LWN: Comments on "Short waits with umwait"

Short waits with umwait

intgr — Mon, 17 Jun 2019 14:28:39 +0000

The main topic: Um, wait...

Short waits with umwait

jcm — Mon, 17 Jun 2019 04:08:55 +0000

I believe recent enough parts allow a small delta in the VMEXIT to be controlled by the Hypervisor. No idea if this is respected for the userspace mwait instructions, but it could be. In any case, you're coming out of the VM and when you go back in you're going to have to restart the pause. Similar for kernel/userspace. Interrupts will preempt anything like this. Otherwise you'd have a DoS opportunity.

Short waits with umwait

ncm — Mon, 17 Jun 2019 03:01:13 +0000

The kernel would need to resume the thread after the wait, as the deadline would certainly have passed. It could resume at the instruction, but that would break immediately so there would be no point -- unless sleeps longer than a scheduling interval were permitted, which seems unlikely.

But probably you would run this on an isolcpu, with nohz, and hope never to get scheduled out.

It appears I have not yet discovered a formula that guarantees no schedule breaks, ever. I would welcome enlightenment.

Short waits with umwait

ncm — Mon, 17 Jun 2019 02:48:19 +0000

It occurs to me that there is really no need for this instruction -- micro-op fusion ought to recognize a busy-wait loop, and translate it internally.

Since Haswell, Intel already does fusion of two ALU instructions and two branches to one cycle -- on a good day, anyway; when I last checked, Clang was very bad at putting instructions in the right order to get this.

Short waits with umwait

xywang — Mon, 17 Jun 2019 00:54:37 +0000

What will happen if the sleeping task should be interrupted for reschedule? Does these instructions temporarily ignore or delay time interrupt?

Short waits with umwait

caliloo — Sun, 16 Jun 2019 12:01:01 +0000

Was thinking the same thing. Would be nice to have more details on the limitations of the memory range that can be specified (hopefully one cannot provide a -virtual I suppose- range that starts at 0x0 of length 2ˆ64 ... and how that instruction performs with DMA.

Short waits with umwait

cpitrat — Sat, 15 Jun 2019 08:13:01 +0000

Let's return to the main topic.

Short waits with umwait

cpitrat — Sat, 15 Jun 2019 08:09:56 +0000

> with the downside being that microcode is inaccessible and cannot be extended.

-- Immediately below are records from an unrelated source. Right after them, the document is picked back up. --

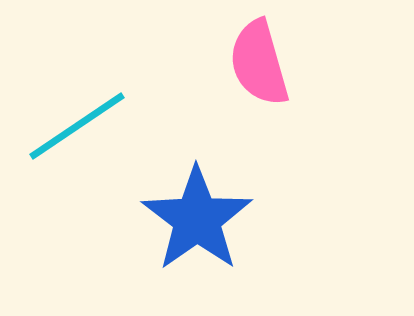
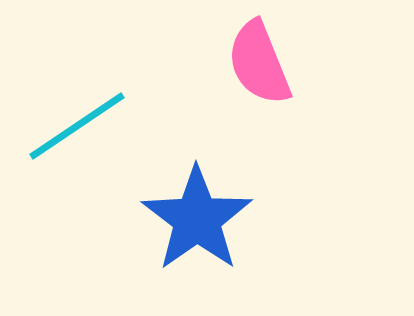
pink semicircle: rotated 6 degrees counterclockwise
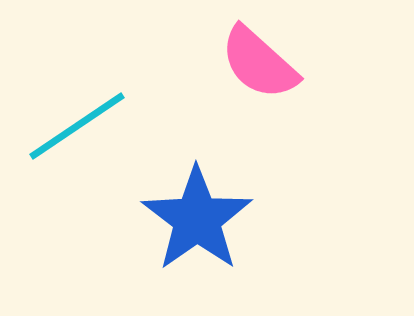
pink semicircle: rotated 26 degrees counterclockwise
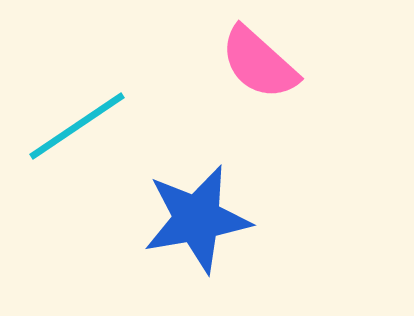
blue star: rotated 25 degrees clockwise
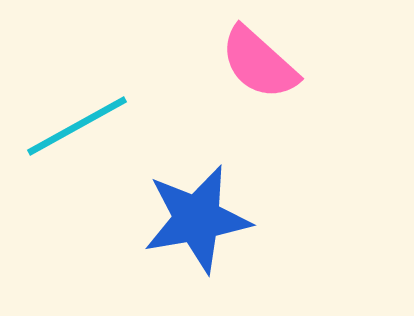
cyan line: rotated 5 degrees clockwise
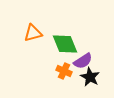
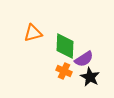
green diamond: moved 2 px down; rotated 24 degrees clockwise
purple semicircle: moved 1 px right, 2 px up
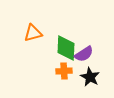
green diamond: moved 1 px right, 2 px down
purple semicircle: moved 5 px up
orange cross: rotated 28 degrees counterclockwise
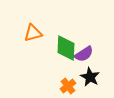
orange cross: moved 4 px right, 15 px down; rotated 35 degrees counterclockwise
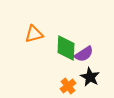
orange triangle: moved 1 px right, 1 px down
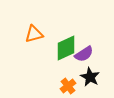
green diamond: rotated 64 degrees clockwise
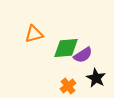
green diamond: rotated 20 degrees clockwise
purple semicircle: moved 1 px left, 1 px down
black star: moved 6 px right, 1 px down
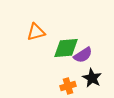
orange triangle: moved 2 px right, 2 px up
black star: moved 4 px left
orange cross: rotated 21 degrees clockwise
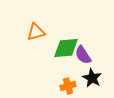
purple semicircle: rotated 90 degrees clockwise
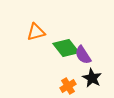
green diamond: rotated 56 degrees clockwise
orange cross: rotated 14 degrees counterclockwise
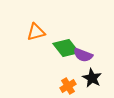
purple semicircle: rotated 36 degrees counterclockwise
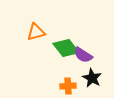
purple semicircle: rotated 12 degrees clockwise
orange cross: rotated 28 degrees clockwise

We need eBPF for micro-code!

Short waits with umwait

ncm — Sat, 15 Jun 2019 04:22:05 +0000

I will totally use this instruction to watch for a mapped ring buffer's head indicator to be updated after a batch of packets has been DMA'd in.

I assume that, instead of hammering the bus as one would in a spin loop, the relevant cache line is just primed to watch for an invalidation notification from the bus, and let the hyperthread proceed. So, the sleep is very like a cache miss stall, and the wake very like delivery of the missed line.

It looks to me as if the main desirable result of using this instruction (vs a spin) is that other threads that have a productive use for the memory bus will not driven off of it?

Short waits with umwait

dskoll — Fri, 14 Jun 2019 15:49:37 +0000

I'm intrigued... continue please...

Short waits with umwait

nilsmeyer — Fri, 14 Jun 2019 12:55:32 +0000

> Actually it is strange it took so long to add a TPAUSE ("tea pause"? :-) instruction.

they couldn't use coffee break since the term break is ambiguous ;)

Short waits with umwait

Tov — Fri, 14 Jun 2019 08:59:35 +0000

Actually it is strange it took so long to add a TPAUSE ("tea pause"? :-) instruction. There are many places a hardware driver needs a slight (microsecond) delay, where scheduler ticks are much too coarse and NOP loops are too unreliable (being clock speed dependent).

I still remember in horror how a number of ISA bus reads were used for small delays, as they were guaranteed to be some amount of slow. :-/ ... Heh! I even found a stackoverflow answer describing that practice:
https://stackoverflow.com/questions/6793899/what-does-the...

Short waits with umwait

evanp — Fri, 14 Jun 2019 02:55:48 +0000

The kernel-only versions (monitor/mwait, without the 'u') have been around since SSE3, though tpause is new....

Short waits with umwait

Fowl — Fri, 14 Jun 2019 01:29:04 +0000

Interesting that userspace seems to get this before the kernel itself. Surely spinwaits are used more in the kernel?

Short waits with umwait

wahern — Thu, 13 Jun 2019 20:07:30 +0000

Does it shy away from it? I think it's just been abstracted away.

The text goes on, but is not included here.